Date: 2018
Location: Lamont
Profile: Jessie Saruk (nee Basisty) was the third child of pre-WWI Galician immigrants who arrived in Canada with their parents in 1907 to homestead in the Ukrainian bloc settlement northeast of Edmonton. She describes the mine collapse which killed her grandfather while ‘working away’ to earn capital needed for the farm. Her father worked ‘away’ on railway construction gangs for the same reason. She describes the role of the midwife, as well as traditional medicines and cures employed by Ukrainian settlers. Saruk began her education in a one-room school where Ukrainian children were punished for speaking Ukrainian. She finally graduated and attended Normal School during the Great Depression to become a teacher in the same one-room schools, later marrying another teacher and becoming active in the Alberta Teachers’ Association (ATA).

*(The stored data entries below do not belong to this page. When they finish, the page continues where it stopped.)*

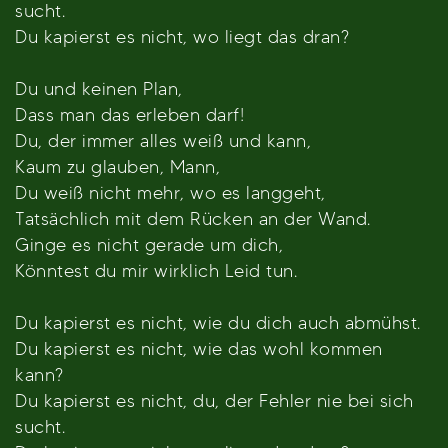
sucht.
Du kapierst es nicht, wo liegt das dran?
Du und keinen Plan,
Dass man das erleben darf!
Du, der immer alles weiß und kann,
Kaum zu glauben, Mann,
Du weiß nicht mehr, wo es langgeht,
Tatsächlich mit dem Rücken an der Wand.
Ginge es nicht gerade um dich,
Könntest du mir wirklich Leid tun.
Du kapierst es nicht, wie du dich auch abmühst.
Du kapierst es nicht, wie das wohl kommen
kann?
Du kapierst es nicht, du, der Fehler nie bei sich
sucht.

She describes the evolution of the United Church and the religious denominations which divided the Ukrainian community. She insists on the term ‘Canadian Ukrainians’ to describe the ethnicity of people in her community.
Keywords: Alberta Teachers’ Association (ATA); Canadian Ukrainians; Great Depression; Homesteaders; Midwife; Mine collapse; National hall; One-room schools; Railway construction; Ukrainian Canadians and religion.